So maybe we can make this work by waiting to do the second read: do reads of the first half of each line, which we fully expect to take a full cycle and then come back "later" to read the second half, when it is sitting in L1 so we take the efficient L1 hit path, which we expect to take 0.5 cycles. In total then, we might expect to fully read one line in 1.5 cycles. Let's try it with a loop that does two reads in the main loop: from the first half of a cache line, and from the second half, but where the second half read "trails behind" by a certain number of cache lines with respect to the first. Like so:

vpaddb ymm0, ymm0, [rcx + offset + UNROLLB * 64]
vpaddb ymm1, ymm1, [rcx + offset + 32]

Here, UNROLLB controls how far ahead (in cache lines) the initial read is compared to the second read.
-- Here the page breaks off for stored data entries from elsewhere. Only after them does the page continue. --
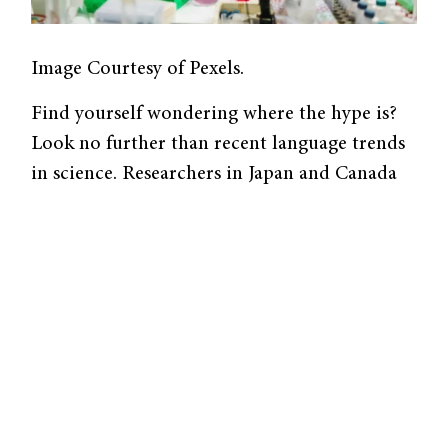
Image Courtesy of Pexels.
Find yourself wondering where the hype is?
Look no further than recent language trends
in science. Researchers in Japan and Canada
examined 901,717 successful grant
application abstracts submitted to the
National Institutes of Health and found a
significant increase in the use of promotional
language from 1985 to 2020. The 2022 study,
published in
The
Journal of the American
Medical Association
, identified 139 adjective
forms associated with hype, such as “novel,”
“critical,” and “key,” with 130 of these showing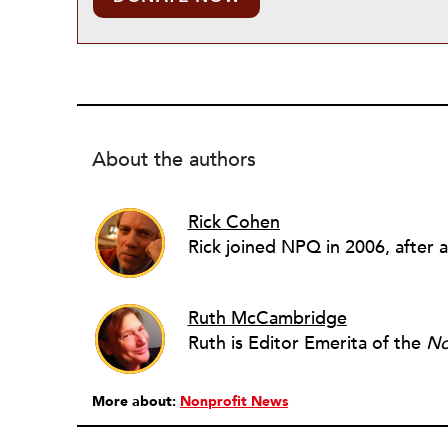
About the authors
Rick Cohen
Ruth McCambridge
Ruth is Editor Emerita of the
No
More about:
Nonprofit News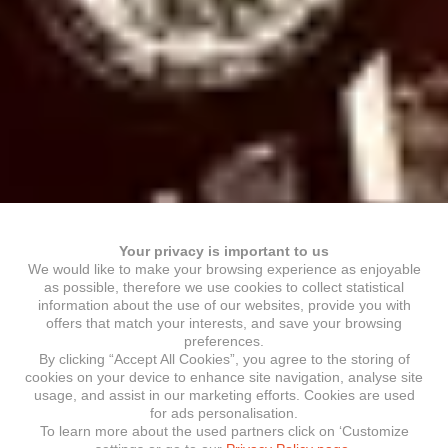
Your privacy is important to us
We would like to make your browsing experience as enjoyable
as possible, therefore we use cookies to collect statistical
information about the use of our websites, provide you with
offers that match your interests, and save your browsing
preferences.
By clicking “Accept All Cookies”, you agree to the storing of
cookies on your device to enhance site navigation, analyse site
usage, and assist in our marketing efforts. Cookies are used
for ads personalisation.
To learn more about the used partners click on ‘Customize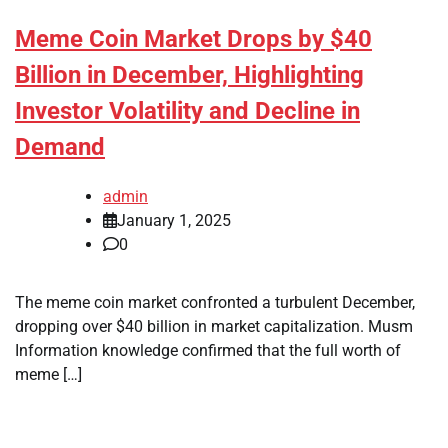
Meme Coin Market Drops by $40
Billion in December, Highlighting
Investor Volatility and Decline in
Demand
admin
January 1, 2025
0
The meme coin market confronted a turbulent December,
dropping over $40 billion in market capitalization. Musm
Information knowledge confirmed that the full worth of
meme […]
We also need a "lead in" and "lead out" part outside the main loop which does the initial UNROLLB first half reads before the loop, and the same number of second half reads outside so that we still read every line - but the impact of this portion is small.

We don't actually know how many lines ahead we need to run to see any impact (if indeed there is any impact), so let's just test a bunch. The following shows the per-cache line performance of the above code, for various offsets (the x axis) between the first and second loads.

It's an abject failure: regardless of offset the performance is the same: flat at just a fraction above 2 cycles.

The code we just tried interleaves the leading and trailing loads one-by-one. Since we expect the leading loads to miss and the trailing loads to miss, it seems plausible that this pattern would result in one cycle servicing the L1 miss (leading load), and then in the next cycle we can service two L1 hits, but there is only one in source order because we interleave one-by-one, so we service only that single L1 hit that cycle. Rinse and repeat. For max performance want to service two L1 hits in any cycle where we service any, so let's try unrolling the loop by two, so we can interleave two-by-two the leading and trailing loads, like so:

vpaddb ymm0, ymm0, [rcx + offset + UNROLLB * 64]
vpaddb ymm0, ymm0, [rcx + offset + UNROLLB * 64 + 64]
vpaddb ymm1, ymm1, [rcx + offset + 32]
vpaddb ymm1, ymm1, [rcx + offset + 96]

If all goes well, we hope that the two trailing loads can "pair up" and both hit in L1 in the same cycle. Each of the two leading loads will still take a cycle each, as they miss in L2. So at best we hope to read two lines in three cycles. Here's the result:

Very nice! Once we delay the trailing reads by about 7 lines ahead of the trailing reads, we drop down to about 1.52 cycles, or very close to the limit of 1.5 cycles. That's about 42 bytes per cycle sustained much better than the ~29 bytes per cycle Intel publishes as the limit on Skylake. Note that we aren't just reading the memory and then dropping it on the floor: we are accumulating the sum into ymm registers. This indicates that you can probably achieve this throughput in real-world kernels that are blocked in L2.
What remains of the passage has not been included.